WHAT IS REQUIRED ▸ Pictures are to be left out. Return exactly the lines below from the one with "Izložba u sastavu projekta Terra Gothica" up to and including the one with "son dispositivos de entrenamiento masculino".

# # #

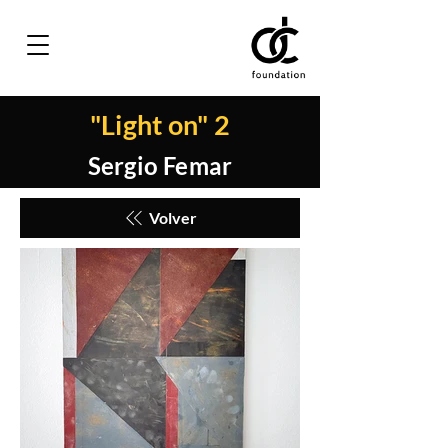
"Light on" 2
Sergio Femar
Volver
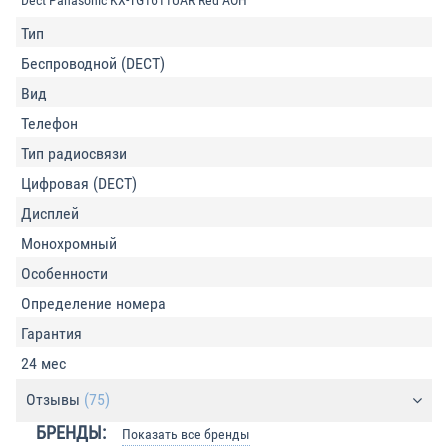
Тип
Беспроводной (DECT)
Вид
Телефон
Тип радиосвязи
Цифровая (DECT)
Дисплей
Монохромный
Особенности
Определение номера
Гарантия
24 мес
Отзывы
(75)
БРЕНДЫ:
Показать все бренды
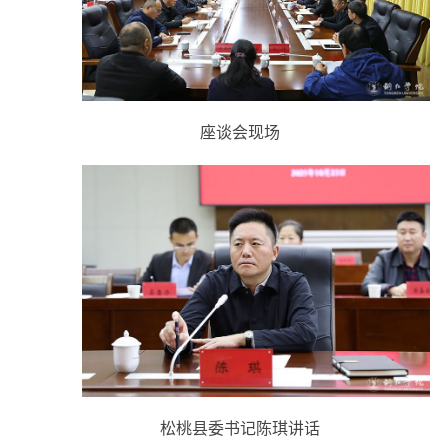
座谈会现场
松桃县委书记陈琪讲话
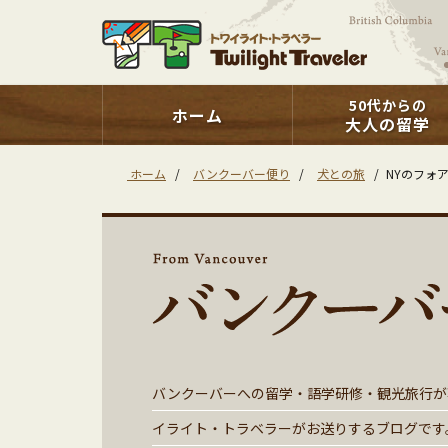
50代からの
ホーム
大人の留学
ホーム
/
バンクーバー便り
/
犬との旅
/
NYのフォア
バンクーバーへの留学・語学研修・観光旅行が
イライト・トラベラーがお送りするブログです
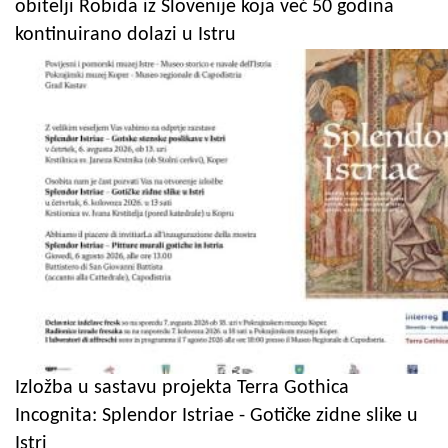
obitelji Robida iz Slovenije koja već 50 godina
kontinuirano dolazi u Istru
Izložba u sastavu projekta Terra Gothica
Incognita: Splendor Istriae - Gotičke zidne slike u
Istri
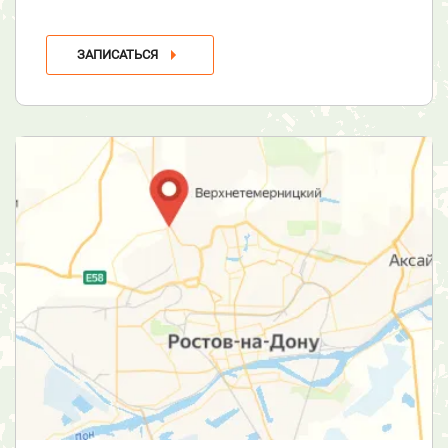
ЗАПИСАТЬСЯ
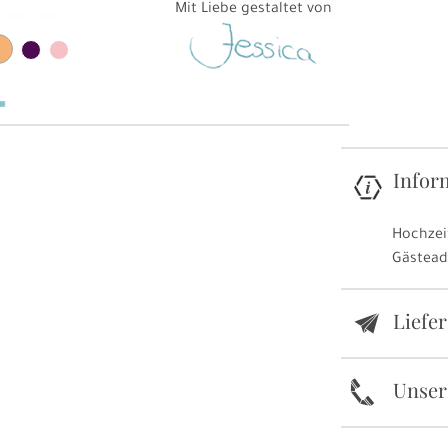
Mit Liebe gestaltet von
Infor
Hochzei
Gästead
Liefe
e
k
Unser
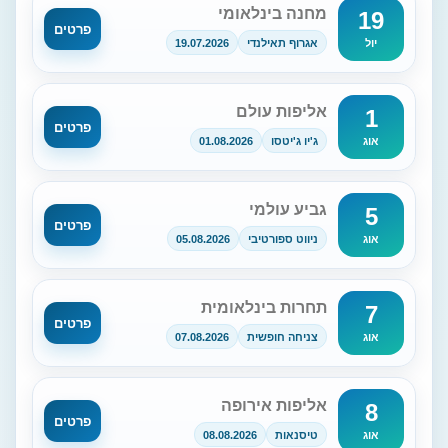
מחנה בינלאומי
19
פרטים
אגרוף תאילנדי
19.07.2026
יול
אליפות עולם
1
פרטים
ג'יו ג'יטסו
01.08.2026
אוג
גביע עולמי
5
פרטים
ניווט ספורטיבי
05.08.2026
אוג
תחרות בינלאומית
7
פרטים
צניחה חופשית
07.08.2026
אוג
אליפות אירופה
8
פרטים
טיסנאות
08.08.2026
אוג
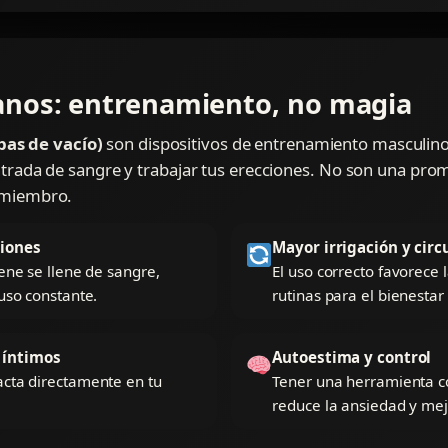
anos: entrenamiento, no magia
as de vacío)
son dispositivos de entrenamiento masculino
ntrada de sangre y trabajar tus erecciones. No son una prom
u miembro.
ciones
Mayor irrigación y circ
ene se llene de sangre,
El uso correcto favorece
uso constante.
rutinas para el bienestar
 íntimos
Autoestima y control
acta directamente en tu
Tener una herramienta c
reduce la ansiedad y mej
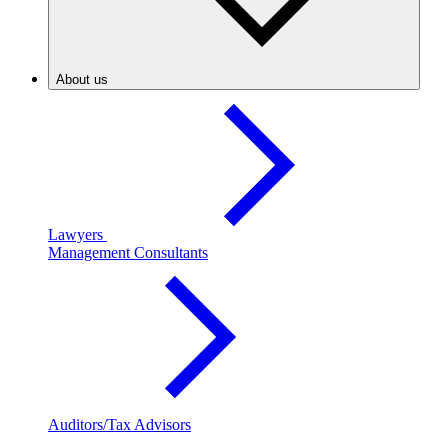
About us
Lawyers
Management Consultants
Auditors/Tax Advisors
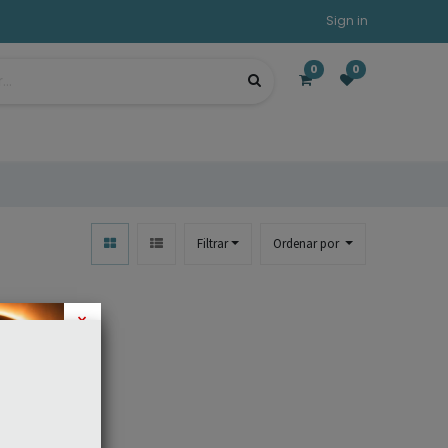
Sign in
0
0
Filtrar
Ordenar por
×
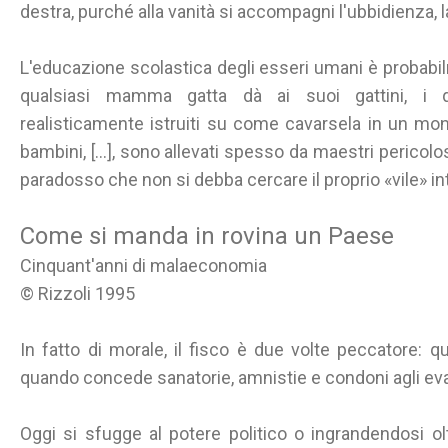
destra, purché alla vanità si accompagni l'ubbidienza, l
L'educazione scolastica degli esseri umani è probabi
qualsiasi mamma gatta dà ai suoi gattini, i
realisticamente istruiti su come cavarsela in un mond
bambini, [...], sono allevati spesso da maestri pericolo
paradosso che non si debba cercare il proprio «vile» i
Come si manda in rovina un Paese
Cinquant'anni di malaeconomia
© Rizzoli 1995
In fatto di morale, il fisco è due volte peccatore: qu
quando concede sanatorie, amnistie e condoni agli eva
Oggi si sfugge al potere politico o ingrandendosi olt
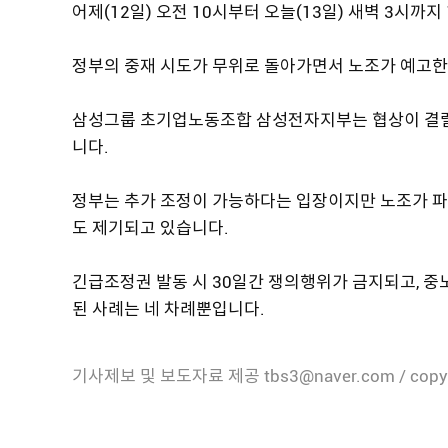
어제(12일) 오전 10시부터 오늘(13일) 새벽 3시까
정부의 중재 시도가 무위로 돌아가면서 노조가 예고한
삼성그룹 초기업노동조합 삼성전자지부는 협상이 결렬
니다.
정부는 추가 조정이 가능하다는 입장이지만 노조가 파
도 제기되고 있습니다.
긴급조정권 발동 시 30일간 쟁의행위가 금지되고, 중
된 사례는 네 차례뿐입니다.
기사제보 및 보도자료 제공 tbs3@naver.com / copy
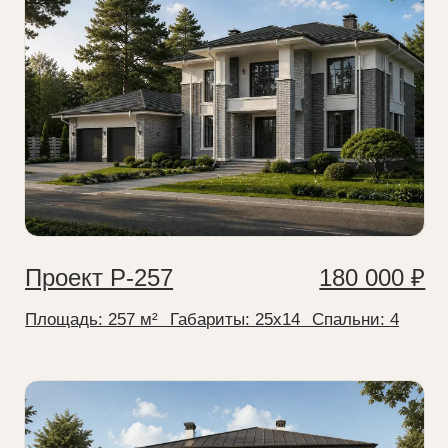
Проект О-141
100 000 ₽
Площадь:
140 м²
⠀Габариты:
13x15
⠀Спальни:
4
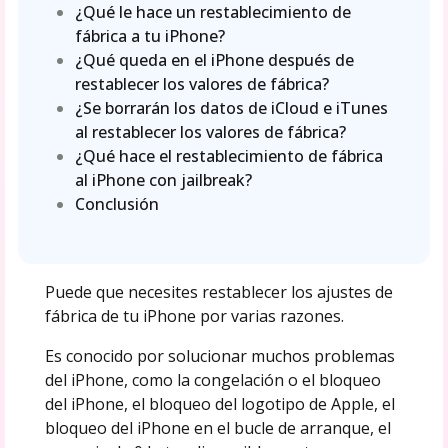
¿Qué le hace un restablecimiento de
fábrica a tu iPhone?
¿Qué queda en el iPhone después de
restablecer los valores de fábrica?
¿Se borrarán los datos de iCloud e iTunes
al restablecer los valores de fábrica?
¿Qué hace el restablecimiento de fábrica
al iPhone con jailbreak?
Conclusión
Puede que necesites restablecer los ajustes de
fábrica de tu iPhone por varias razones.
Es conocido por solucionar muchos problemas
del iPhone, como la congelación o el bloqueo
del iPhone, el bloqueo del logotipo de Apple, el
bloqueo del iPhone en el bucle de arranque, el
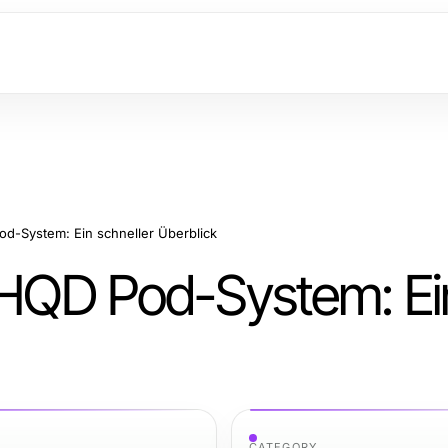
od-System: Ein schneller Überblick
s HQD Pod-System: Ei
CATEGORY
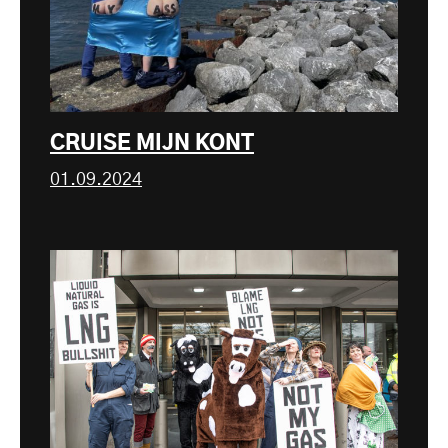
CRUISE MIJN KONT
01.09.2024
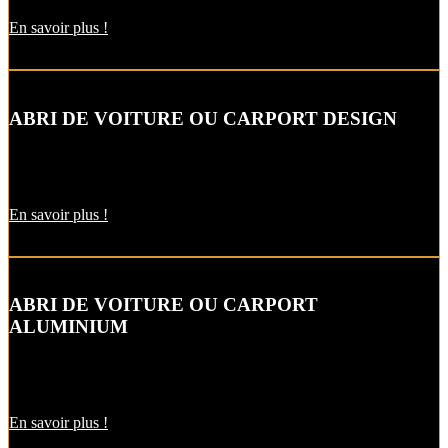
En savoir plus !
ABRI DE VOITURE OU CARPORT DESIGN
Le carport vous permet de protéger votre voiture des intempéries
comme la neige et la pluie, sans faire de travaux d’extension.
En savoir plus !
ABRI DE VOITURE OU CARPORT
ALUMINIUM
L’abri de voiture en alu est une protection utile pendant l’hiver. Il
est aussi pratique pour décharger vos courses par temps de pluie !
En savoir plus !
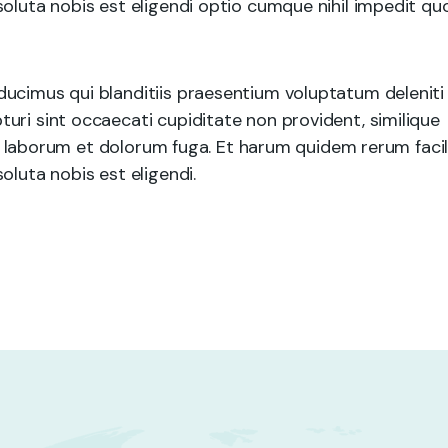
soluta nobis est eligendi optio cumque nihil impedit qu
ducimus qui blanditiis praesentium voluptatum deleniti
uri sint occaecati cupiditate non provident, similique
est laborum et dolorum fuga. Et harum quidem rerum facil
oluta nobis est eligendi.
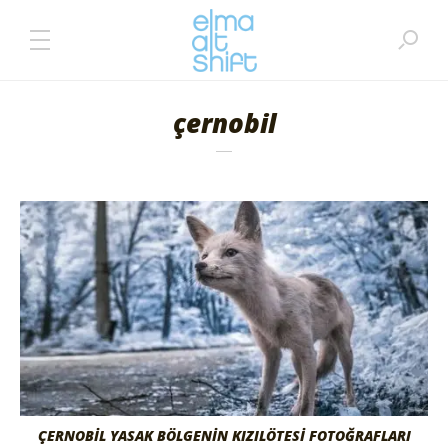
çernobil
ÇERNOBIL YASAK BÖLGENIN KIZILÖTESI FOTOĞRAFLARI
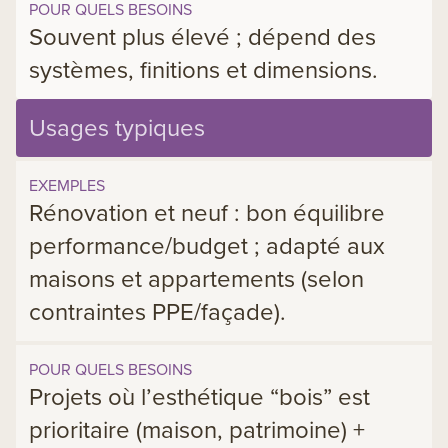
POUR QUELS BESOINS
Souvent plus élevé ; dépend des
systèmes, finitions et dimensions.
Usages typiques
EXEMPLES
Rénovation et neuf : bon équilibre
performance/budget ; adapté aux
maisons et appartements (selon
contraintes PPE/façade).
POUR QUELS BESOINS
Projets où l’esthétique “bois” est
prioritaire (maison, patrimoine) +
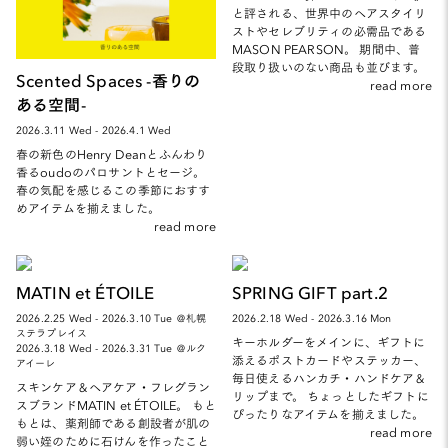
と評される、世界中のヘアスタイリ
ストやセレブリティの必需品である
MASON PEARSON。 期間中、普
段取り扱いのない商品も並びます。
Scented Spaces -香りの
read more
ある空間-
2026.3.11 Wed - 2026.4.1 Wed
春の新色のHenry Deanとふんわり
香るoudoのパロサントとセージ。
春の気配を感じるこの季節におすす
めアイテムを揃えました。
read more
MATIN et ÉTOILE
SPRING GIFT part.2
2026.2.25 Wed - 2026.3.10 Tue ＠札幌
2026.2.18 Wed - 2026.3.16 Mon
ステラプレイス
キーホルダーをメインに、ギフトに
2026.3.18 Wed - 2026.3.31 Tue ＠ルク
添えるポストカードやステッカー、
アイーレ
毎日使えるハンカチ・ハンドケア＆
スキンケア＆ヘアケア・フレグラン
リップまで。 ちょっとしたギフトに
スブランドMATIN et ÉTOILE。 もと
ぴったりなアイテムを揃えました。
もとは、薬剤師である創設者が肌の
read more
弱い姪のために石けんを作ったこと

# # #

ANSWER TO THIS EXERCISE ▸
Izložba u sastavu projekta Terra Gothica
Incognita: Splendor Istriae - Gotičke zidne slike u
Istri
ЗАПИСАТЬСЯ
Mit Liebe gestaltet von
Infor
Hochzei
Gästead
Liefe
e
k
Unser
מחנה בינלאומי
19
פרטים
אגרוף תאילנדי
19.07.2026
יול
אליפות עולם
1
פרטים
ג'יו ג'יטסו
01.08.2026
אוג
גביע עולמי
5
פרטים
ניווט ספורטיבי
05.08.2026
אוג
תחרות בינלאומית
7
פרטים
צניחה חופשית
07.08.2026
אוג
אליפות אירופה
8
פרטים
טיסנאות
08.08.2026
אוג
anos: entrenamiento, no magia
as de vacío)
son dispositivos de entrenamiento masculino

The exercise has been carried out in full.